The result? Consistent experiences, happier agents, and measurable efficiency gains.

5. The Customer Factor: Emotion, Urgency, and Complexity Still Rule

Not every customer interaction is equal, and the data backs that up. ContactBabel's "Customer Interaction Cube" identifies the following three factors that drive channel preference: emotional importance, urgency and complexity.

  • High-emotion issues (like complaints) still push customers to phone or in-person contact.
  • High-urgency issues are increasingly handled by phone, especially since the pandemic, with customer preference having moved from web self-service to live phone.
  • High-complexity interactions also lean heavily toward live support, as customers want reassurance and expertise. Pre-pandemic, customer preference was slightly toward face-to-face interactions, but live telephony is very much preferred now.

In other words, as AI and automation handle routine tasks, human agents are increasingly dealing with the hardest moments. Those moments of truth when empathy and problem-solving matter most are where long-term loyalty and advocacy are won or lost. Omnichannel strategy must reflect that. Atomate the simple, empower the human, and connect the journey between the two.
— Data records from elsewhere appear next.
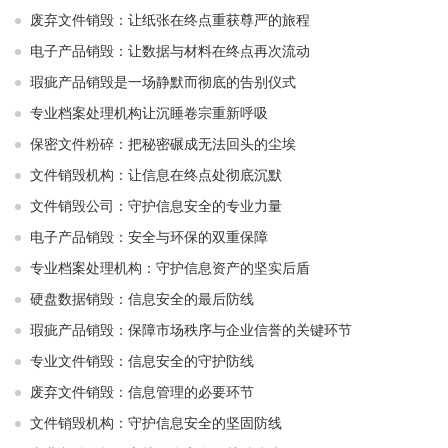
废弃文件销毁：让纸张在终点重获尊严的旅程
电子产品销毁：让数据与材料在终点再次流动
瑕疵产品销毁是一场静默而彻底的告别仪式
专业档案处理机构让沉睡卷宗重新呼吸
保密文件粉碎：把秘密碾成无法回头的尘埃
文件销毁机构：让信息在终点处彻底沉默
文件销毁公司：守护信息安全的专业力量
电子产品销毁：安全与环保的双重保障
专业档案处理机构：守护信息资产的坚实后盾
硬盘数据销毁：信息安全的最后防线
瑕疵产品销毁：保障市场秩序与企业信誉的关键环节
专业文件销毁：信息安全的守护防线
废弃文件销毁：信息管理的必要环节
文件销毁机构：守护信息安全的坚固防线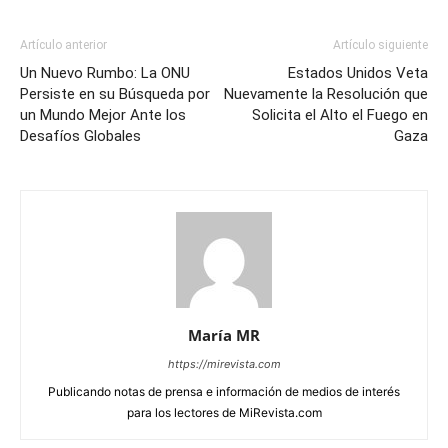
Artículo anterior
Artículo siguiente
Un Nuevo Rumbo: La ONU
Estados Unidos Veta
Persiste en su Búsqueda por
Nuevamente la Resolución que
un Mundo Mejor Ante los
Solicita el Alto el Fuego en
Desafíos Globales
Gaza
María MR
https://mirevista.com
Publicando notas de prensa e información de medios de interés
para los lectores de MiRevista.com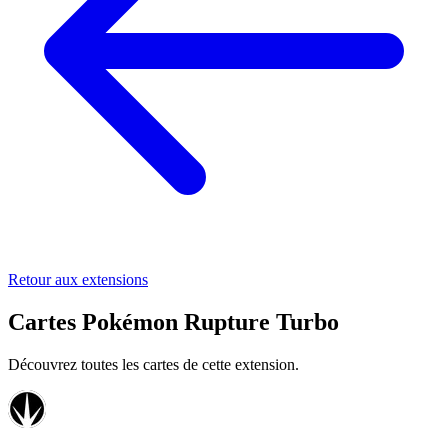
Retour aux extensions
Cartes Pokémon Rupture Turbo
Découvrez toutes les cartes de cette extension.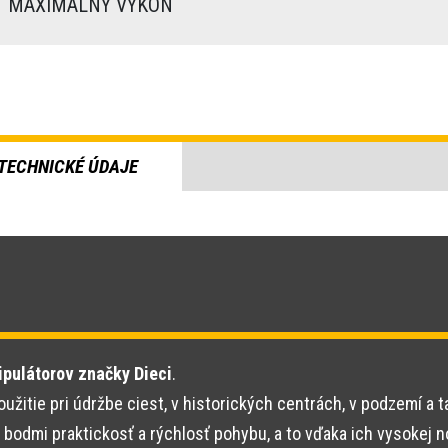
MAXIMÁLNY VÝKON
TECHNICKÉ ÚDAJE
ipulátorov značky Dieci
.
itie pri údržbe ciest, v historických centrách, v podzemí a t
bodmi praktickosť a rýchlosť pohybu, a to vďaka ich vysokej n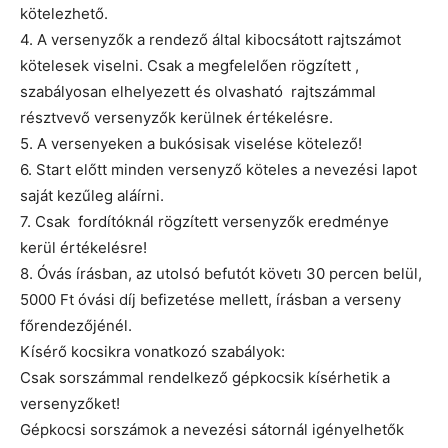
kötelezhető.
4. A versenyzők a rendező által kibocsátott rajtszámot
kötelesek viselni. Csak a megfelelően rögzített ,
szabályosan elhelyezett és olvasható rajtszámmal
résztvevő versenyzők kerülnek értékelésre.
5. A versenyeken a bukósisak viselése kötelező!
6. Start előtt minden versenyző köteles a nevezési lapot
saját kezűleg aláírni.
7. Csak fordítóknál rögzített versenyzők eredménye
kerül értékelésre!
8. Óvás írásban, az utolsó befutót követı 30 percen belül,
5000 Ft óvási díj befizetése mellett, írásban a verseny
főrendezőjénél.
Kísérő kocsikra vonatkozó szabályok:
Csak sorszámmal rendelkező gépkocsik kísérhetik a
versenyzőket!
Gépkocsi sorszámok a nevezési sátornál igényelhetők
6. The Proactive Opportunity: Stop Waiting for Customers to Call

Omnichannel isn't just about managing inbound demand; it's about preventing it. Twenty-eight percent of U.S. contact centers say more than a quarter of their inbound calls could be avoided through proactive outreach. Think SMS alerts before a bill issue, push notifications when an order is delayed, or automated follow-ups to confirm resolution.

ContactBabel estimates that avoiding just 20 percent of unnecessary inbound calls could save the U.S. contact center industry $36 billion annually.

But it's not just about efficiency; it's also about customer experience. People appreciate companies that anticipate their needs rather than react to their problems.

7. Where the Industry Is Heading

So, what does all this mean for 2026 and beyond? The data points to a clear direction:>

  • Voice isn't dead, but it's becoming more strategic. It's where the toughest, most emotional interactions happen.
  • Digital and self-service will continue to grow, but only if they deliver consistent, reliable outcomes.
  • AI will become the glue of CX, connecting systems, channels and journeys into a unified experience.
  • Empathy will still be the differentiator. Even as automation expands, customers still crave connection and understanding when it matters most.

The winners in this next phase won't simply add more channels, but integrate, personalize and predict the customer journey across every touchpoint. The contact center of the future isn't a cost center; it's a hub for CX orchestration, powered by data, intelligence, and humanity in equal measure.


Steve Morrell is managing director of ContactBabel, which was founded in 2001 to provide research and analysis to the U.S. and U.K. contact center industries.